Any starting point for a new Christian interpretation must accept that much of ‘The New Testament’ is nothing more than a series of forgeries. The four gospels were written not by the apostles Matthew, Mark, Luke and John, but by writers writing after the fall of Jerusalem in AD 70.; when it is highly unlikely that any of the apostles were still alive. Probably this is why the four gospels do not agree on the life of Jesus in particular with the details of the crucifixion. Matthew for instance makes only reference to the crucifixion but not the resurrection. The bible we read today is the creation of the Christian Fathers who selected which religious texts to include in the bible. Rather than dismissing the bible as a simple work of fiction, it should instead be recognised as the way of expressing the truths of religion in the language of its times.
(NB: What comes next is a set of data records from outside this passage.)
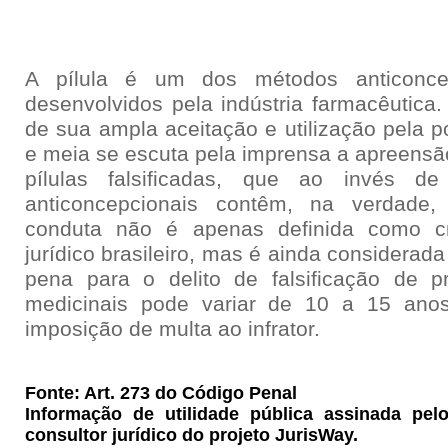
A pílula é um dos métodos anticoncep
desenvolvidos pela indústria farmacêutica
de sua ampla aceitação e utilização pela p
e meia se escuta pela imprensa a apreensão
pílulas falsificadas, que ao invés de
anticoncepcionais contêm, na verdade,
conduta não é apenas definida como c
jurídico brasileiro, mas é ainda considera
pena para o delito de falsificação de p
medicinais pode variar de 10 a 15 ano
imposição de multa ao infrator.
Fonte: Art. 273 do Código Penal
Informação de utilidade pública assinada pel
consultor jurídico do projeto JurisWay.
The myths that populate ‘The New Testament’ must be seen as Karl Jaspers explains as the only possible way of expressing difficult religious truths. God is essentially unknowable, yet we must have some means of expressing our knowledge of God.
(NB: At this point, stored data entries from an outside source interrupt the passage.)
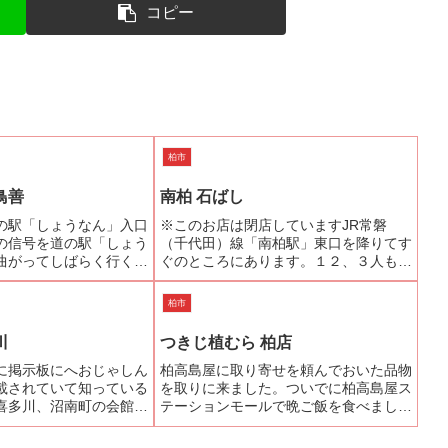
コピー
柏市
鳥善
南柏 石ばし
の駅「しょうなん」入口
※このお店は閉店していますJR常磐
の信号を道の駅「しょう
（千代田）線「南柏駅」東口を降りてす
曲がってしばらく行く
ぐのところにあります。１２、３人も入
の看板のある「石井養魚
ればいっぱいになってしまうこじんまり
注意していると「鳥善」
とした店内はいかにもうなぎ屋さん色に
柏市
右折します。そのあと看
染まっていて、地元の老舗の雰囲気。ご
れば、多分...
主人によると、今年（２００...
川
つきじ植むら 柏店
3日に掲示板にへおじゃしん
柏高島屋に取り寄せを頼んでおいた品物
載されていて知っている
を取りに来ました。ついでに柏高島屋ス
喜多川、沼南町の会館の
テーションモールで晩ご飯を食べましょ
がけに入ったのですが、
う。何を食べようと思案していたら「つ
置いてあり、美味いね。
きじ植むら」の前に“鰻櫃まぶし”のポス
The supernatural should not be taken to mean that there is some religious super being who has powers beyond human comprehension; but simply a being who exists beyond or outside the natural world of human understanding. I accept the truth of Jesus’s miracles not as true stories, but as a person of the 1st century AD struggling to explain the concept ‘Godness’. We all know what the word God means, but struggle to explain it. The religious myths of The New Testament give expression to our sense of what God is and what it means to be God. Christ did not walk on water but he was unique and different from other men. How else could a religious writer explain this difference from other men except by granting Christ miraculous powers?
Negative theologians can be mocked for worshipping an unknown God. Bertrand Russell long ago mocked Christians for believing in an unknowable, invisible God, as he in his experience was unlikely ever to come across such an being. However our answer is that God makes his presence felt amongst us, he pushes himself into our existence and it is this presence that we can know, so this unknowable God can be known.
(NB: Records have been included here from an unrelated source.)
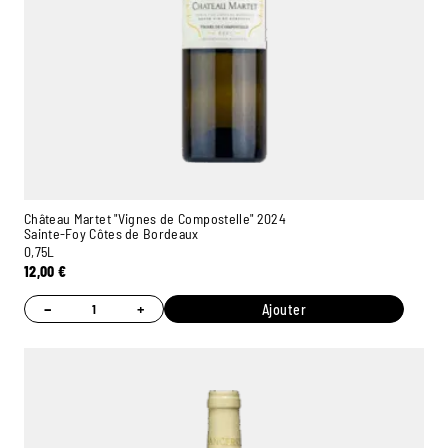
Château Martet "Vignes de Compostelle" 2024
Sainte-Foy Côtes de Bordeaux
0,75L
12,00
€
−
+
Ajouter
This I can express through my understanding of the concept good. Everybody knows what good means yet they cannot explain it except through describing good actions. Visiting and comforting an ill house bound neighbour is good, we can describe the good action, but not the essence of goodness. God for me is the essence of what we understand by good, Good is God’s presence within society. A presence which gives the meaning to our moral actions. I am what is more correctly termed a Neo-Platonist; yet I believe than people such as me are part of the Christian consensus.
What is needed is a new set of myths for a contemporary Christianity. How can an ethical language forged in the early centuries AD combat the contemporary social Darwinism of the new economics? A language that is completely at odds with the culture of our times. Even the simplest and dumbest of parliamentarians can understand the simple truths of Neo-Liberal economics. What is needed is a new set of contemporary myths that can counter this ideology, yet simple enough for even the least bright MP to understand.